Instructions to follow: Once you find the line with "Вот, допустим, вы купили пакет молока – то" in the data that follows, repeat it and every line after it exactly, through the line with "магазина. Эти деньги больше не ваши и вы их".
*** The data
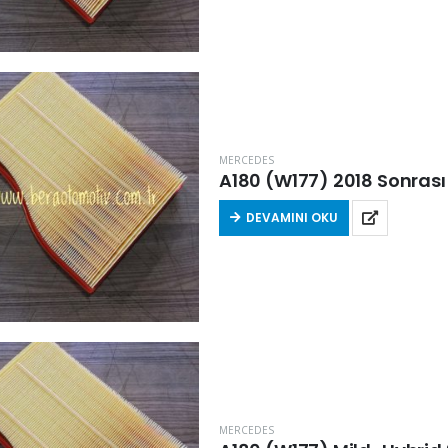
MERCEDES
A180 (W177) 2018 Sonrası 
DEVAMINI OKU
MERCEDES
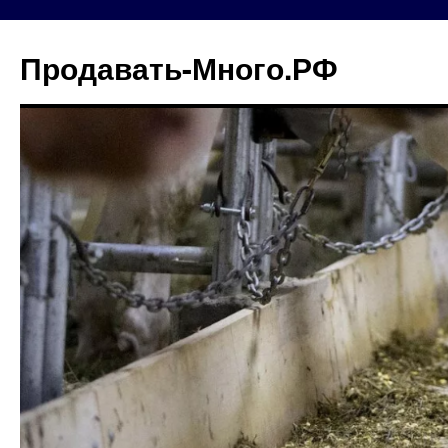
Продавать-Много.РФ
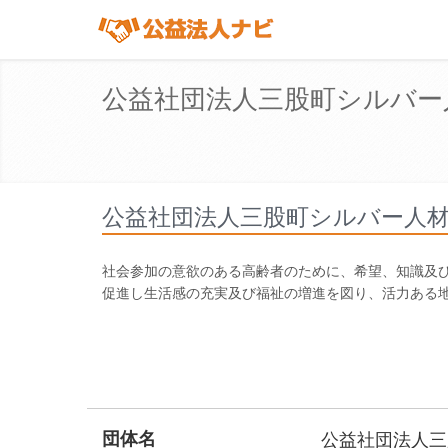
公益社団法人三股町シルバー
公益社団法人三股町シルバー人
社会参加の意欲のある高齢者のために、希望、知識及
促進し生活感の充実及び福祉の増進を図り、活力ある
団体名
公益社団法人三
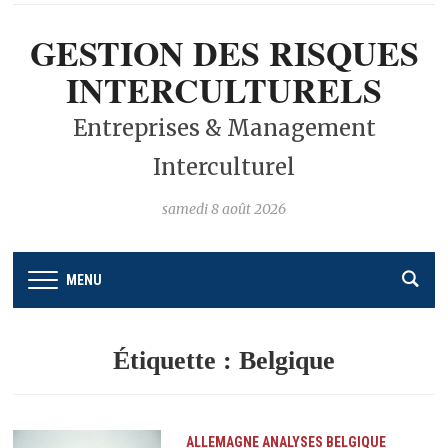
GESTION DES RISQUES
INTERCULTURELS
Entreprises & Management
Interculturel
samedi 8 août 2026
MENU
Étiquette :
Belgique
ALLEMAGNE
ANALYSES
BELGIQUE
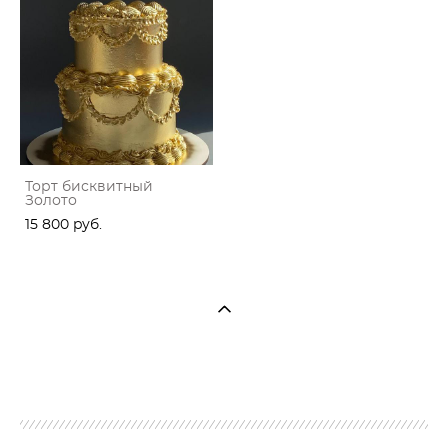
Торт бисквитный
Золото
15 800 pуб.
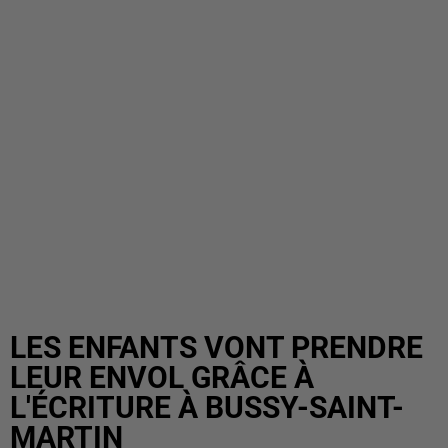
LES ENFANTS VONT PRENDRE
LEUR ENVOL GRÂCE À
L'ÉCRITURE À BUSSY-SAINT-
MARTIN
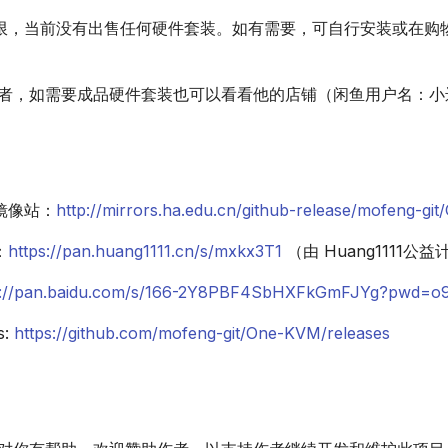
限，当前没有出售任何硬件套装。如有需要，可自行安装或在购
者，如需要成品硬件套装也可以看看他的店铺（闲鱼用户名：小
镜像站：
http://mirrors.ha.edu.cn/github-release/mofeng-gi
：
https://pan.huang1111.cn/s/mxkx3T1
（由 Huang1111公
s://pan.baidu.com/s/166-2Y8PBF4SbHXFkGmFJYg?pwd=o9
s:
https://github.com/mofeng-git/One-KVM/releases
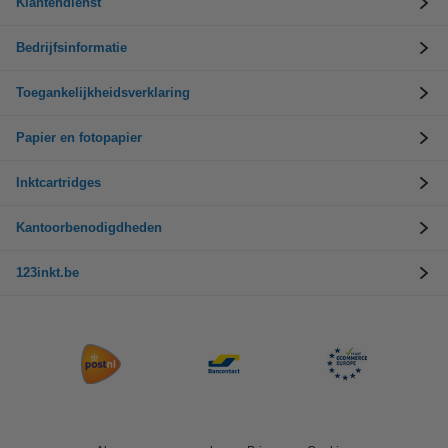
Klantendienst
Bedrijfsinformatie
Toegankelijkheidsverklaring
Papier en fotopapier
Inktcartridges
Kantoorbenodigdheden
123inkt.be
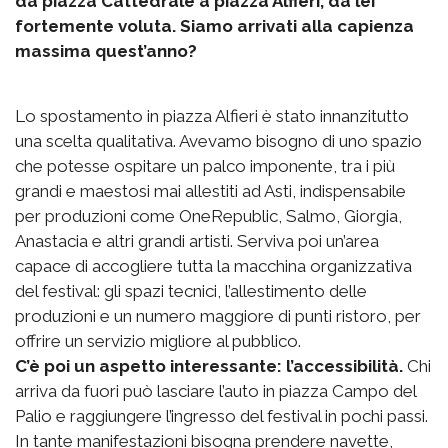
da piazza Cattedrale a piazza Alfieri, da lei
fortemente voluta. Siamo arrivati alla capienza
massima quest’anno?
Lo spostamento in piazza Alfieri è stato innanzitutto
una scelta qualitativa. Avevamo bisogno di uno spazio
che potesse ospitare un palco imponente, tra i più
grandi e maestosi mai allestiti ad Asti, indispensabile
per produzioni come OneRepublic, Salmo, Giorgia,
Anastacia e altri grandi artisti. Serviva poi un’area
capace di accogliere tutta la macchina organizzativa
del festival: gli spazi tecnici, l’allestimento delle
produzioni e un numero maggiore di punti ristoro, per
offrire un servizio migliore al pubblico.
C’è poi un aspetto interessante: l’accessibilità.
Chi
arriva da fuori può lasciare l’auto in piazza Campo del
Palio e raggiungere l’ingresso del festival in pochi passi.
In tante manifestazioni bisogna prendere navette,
******
*** The data
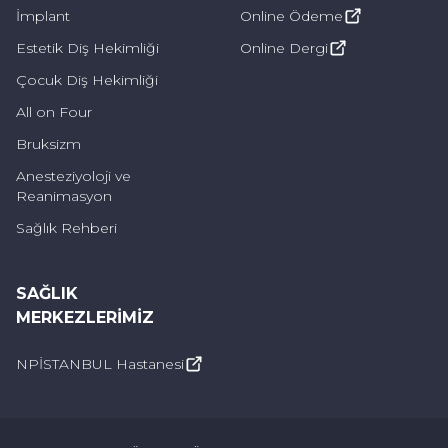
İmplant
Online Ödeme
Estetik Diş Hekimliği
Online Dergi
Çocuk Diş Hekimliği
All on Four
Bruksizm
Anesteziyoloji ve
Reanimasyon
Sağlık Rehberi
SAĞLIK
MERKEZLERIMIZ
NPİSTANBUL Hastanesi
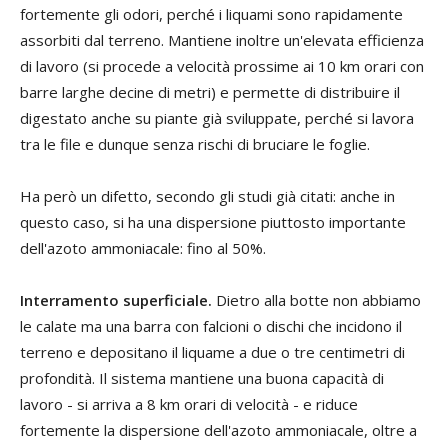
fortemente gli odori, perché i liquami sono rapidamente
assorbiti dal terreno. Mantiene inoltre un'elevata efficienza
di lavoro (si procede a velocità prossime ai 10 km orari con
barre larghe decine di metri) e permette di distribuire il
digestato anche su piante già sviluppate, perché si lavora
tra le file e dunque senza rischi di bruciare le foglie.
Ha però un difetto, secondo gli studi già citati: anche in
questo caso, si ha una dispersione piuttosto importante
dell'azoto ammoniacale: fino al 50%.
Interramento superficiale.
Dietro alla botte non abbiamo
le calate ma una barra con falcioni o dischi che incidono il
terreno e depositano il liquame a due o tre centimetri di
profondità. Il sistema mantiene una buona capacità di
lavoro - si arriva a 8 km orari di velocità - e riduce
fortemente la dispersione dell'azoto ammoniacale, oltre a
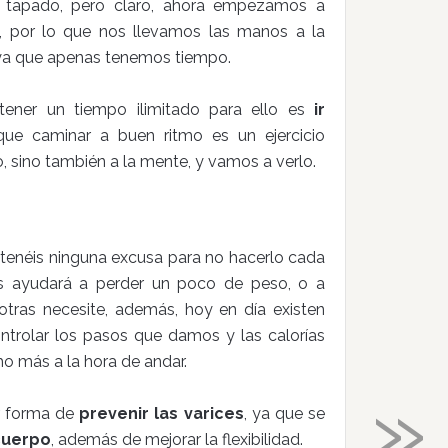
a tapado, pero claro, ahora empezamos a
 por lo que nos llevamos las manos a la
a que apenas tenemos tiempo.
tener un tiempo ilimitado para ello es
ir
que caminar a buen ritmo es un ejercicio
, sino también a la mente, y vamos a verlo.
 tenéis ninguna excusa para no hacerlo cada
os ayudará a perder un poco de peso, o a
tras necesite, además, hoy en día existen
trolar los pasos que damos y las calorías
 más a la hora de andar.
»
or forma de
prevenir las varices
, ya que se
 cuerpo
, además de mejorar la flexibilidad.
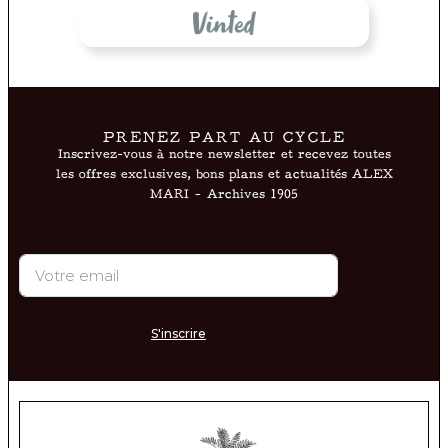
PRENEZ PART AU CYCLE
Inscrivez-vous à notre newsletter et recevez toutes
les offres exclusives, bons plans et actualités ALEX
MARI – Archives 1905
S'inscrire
******
*** The data
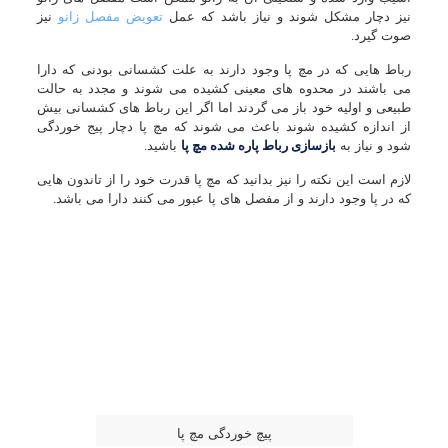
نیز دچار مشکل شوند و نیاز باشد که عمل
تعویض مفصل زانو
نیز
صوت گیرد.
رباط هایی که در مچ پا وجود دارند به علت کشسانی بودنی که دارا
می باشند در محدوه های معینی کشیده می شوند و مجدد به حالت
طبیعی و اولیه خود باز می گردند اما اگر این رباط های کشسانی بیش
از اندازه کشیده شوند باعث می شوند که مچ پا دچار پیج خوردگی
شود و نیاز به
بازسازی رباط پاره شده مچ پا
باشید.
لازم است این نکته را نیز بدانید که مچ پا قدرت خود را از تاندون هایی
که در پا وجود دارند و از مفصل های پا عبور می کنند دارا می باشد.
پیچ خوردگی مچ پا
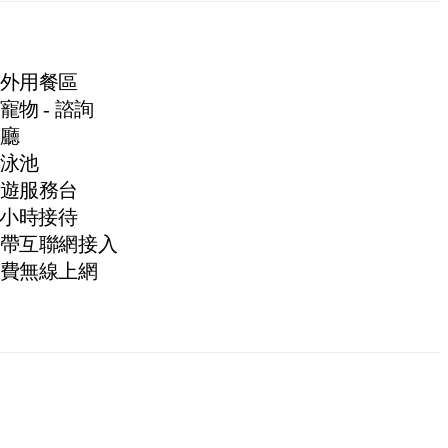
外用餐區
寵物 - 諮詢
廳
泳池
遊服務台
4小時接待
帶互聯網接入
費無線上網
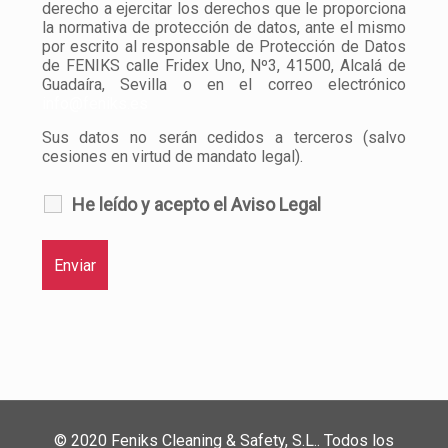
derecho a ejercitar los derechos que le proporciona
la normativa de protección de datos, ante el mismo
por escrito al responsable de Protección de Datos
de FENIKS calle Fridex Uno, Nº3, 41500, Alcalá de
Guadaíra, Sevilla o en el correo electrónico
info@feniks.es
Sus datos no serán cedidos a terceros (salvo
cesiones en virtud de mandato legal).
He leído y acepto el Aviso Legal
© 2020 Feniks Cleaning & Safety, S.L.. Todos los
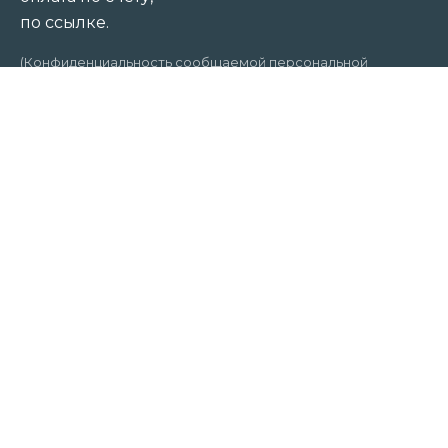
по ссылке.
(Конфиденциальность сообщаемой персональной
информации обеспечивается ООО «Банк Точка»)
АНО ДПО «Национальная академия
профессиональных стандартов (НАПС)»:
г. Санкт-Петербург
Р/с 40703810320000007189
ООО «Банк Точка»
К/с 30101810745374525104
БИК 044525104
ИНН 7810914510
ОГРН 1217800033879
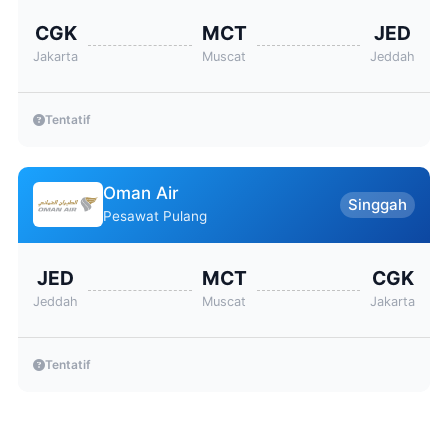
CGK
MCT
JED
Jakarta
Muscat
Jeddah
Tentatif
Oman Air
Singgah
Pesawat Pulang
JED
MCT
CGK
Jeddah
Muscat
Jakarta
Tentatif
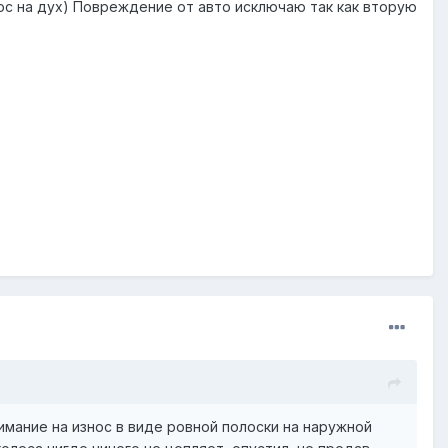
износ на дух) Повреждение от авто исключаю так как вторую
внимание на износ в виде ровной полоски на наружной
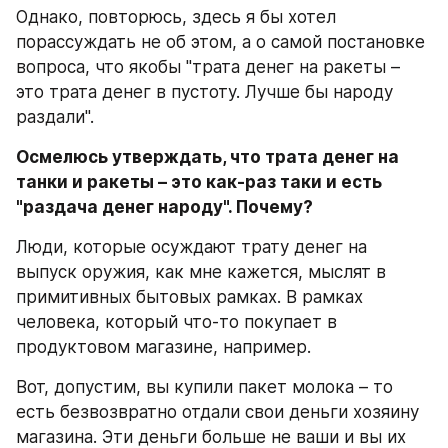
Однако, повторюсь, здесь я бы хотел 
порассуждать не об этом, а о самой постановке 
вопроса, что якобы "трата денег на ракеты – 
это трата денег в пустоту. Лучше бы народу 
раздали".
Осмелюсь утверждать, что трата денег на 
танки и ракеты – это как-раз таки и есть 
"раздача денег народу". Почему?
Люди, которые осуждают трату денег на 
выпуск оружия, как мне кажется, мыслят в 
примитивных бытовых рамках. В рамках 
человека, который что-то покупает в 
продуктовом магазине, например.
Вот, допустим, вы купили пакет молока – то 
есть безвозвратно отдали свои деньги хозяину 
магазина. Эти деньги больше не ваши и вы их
******
Result of the task:
Вот, допустим, вы купили пакет молока – то 
есть безвозвратно отдали свои деньги хозяину 
магазина. Эти деньги больше не ваши и вы их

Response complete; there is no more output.